──────── RECORD EXCERPTS

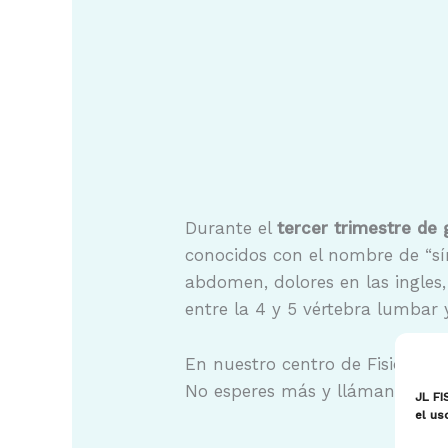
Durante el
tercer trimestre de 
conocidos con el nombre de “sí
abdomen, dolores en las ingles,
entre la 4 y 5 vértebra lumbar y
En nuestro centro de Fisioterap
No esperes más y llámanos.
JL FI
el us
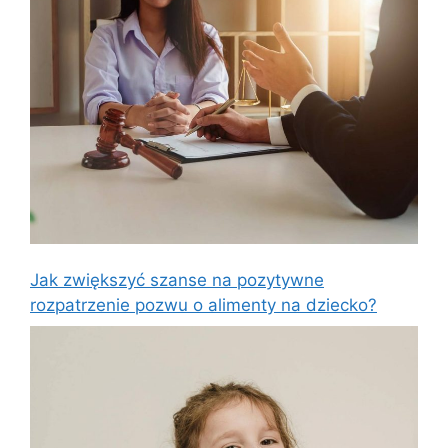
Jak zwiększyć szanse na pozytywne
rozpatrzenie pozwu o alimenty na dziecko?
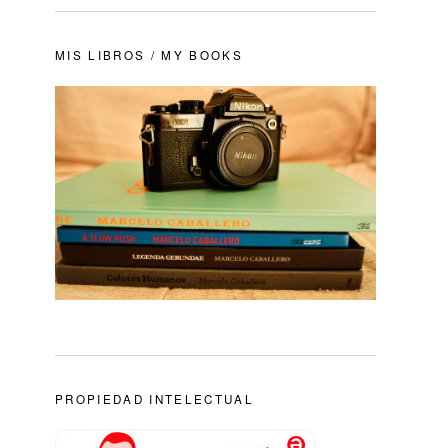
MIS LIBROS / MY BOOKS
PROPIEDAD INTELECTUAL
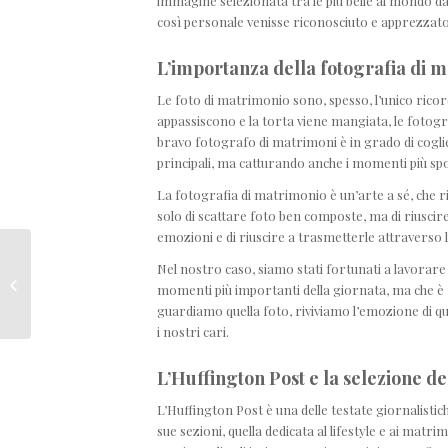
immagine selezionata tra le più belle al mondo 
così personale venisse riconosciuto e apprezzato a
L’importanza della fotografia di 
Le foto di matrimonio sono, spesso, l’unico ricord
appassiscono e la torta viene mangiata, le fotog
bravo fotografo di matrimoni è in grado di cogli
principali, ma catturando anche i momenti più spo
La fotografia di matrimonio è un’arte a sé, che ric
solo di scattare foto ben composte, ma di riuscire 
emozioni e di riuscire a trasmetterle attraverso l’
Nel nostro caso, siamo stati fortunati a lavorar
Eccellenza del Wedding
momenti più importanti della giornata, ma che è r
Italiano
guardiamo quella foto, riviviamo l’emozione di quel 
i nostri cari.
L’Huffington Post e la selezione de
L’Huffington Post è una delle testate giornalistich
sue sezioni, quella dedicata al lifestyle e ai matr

────────────────
──────── RECORD EXCERPTS

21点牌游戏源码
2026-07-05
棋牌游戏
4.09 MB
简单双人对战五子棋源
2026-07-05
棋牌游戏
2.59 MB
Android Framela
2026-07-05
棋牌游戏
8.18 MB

────────────────

EXERCISE: Output only the lines above from the one containing "abdomen, dolores en" to the one containing "L’Huffington Post è", both included, exactly as written and with no pictures.

RESULT OF THE TASK:
abdomen, dolores en las ingles,
entre la 4 y 5 vértebra lumbar y
En nuestro centro de Fisioterap
No esperes más y llámanos.
JL FI
el us
Jak zwiększyć szanse na pozytywne
rozpatrzenie pozwu o alimenty na dziecko?
MIS LIBROS / MY BOOKS
PROPIEDAD INTELECTUAL
immagine selezionata tra le più belle al mondo 
così personale venisse riconosciuto e apprezzato a
L’importanza della fotografia di 
Le foto di matrimonio sono, spesso, l’unico ricord
appassiscono e la torta viene mangiata, le fotog
bravo fotografo di matrimoni è in grado di cogli
principali, ma catturando anche i momenti più spo
La fotografia di matrimonio è un’arte a sé, che ric
solo di scattare foto ben composte, ma di riuscire 
emozioni e di riuscire a trasmetterle attraverso l’
Nel nostro caso, siamo stati fortunati a lavorar
Eccellenza del Wedding
momenti più importanti della giornata, ma che è r
Italiano
guardiamo quella foto, riviviamo l’emozione di quel 
i nostri cari.
L’Huffington Post e la selezione de
L’Huffington Post è una delle testate giornalistich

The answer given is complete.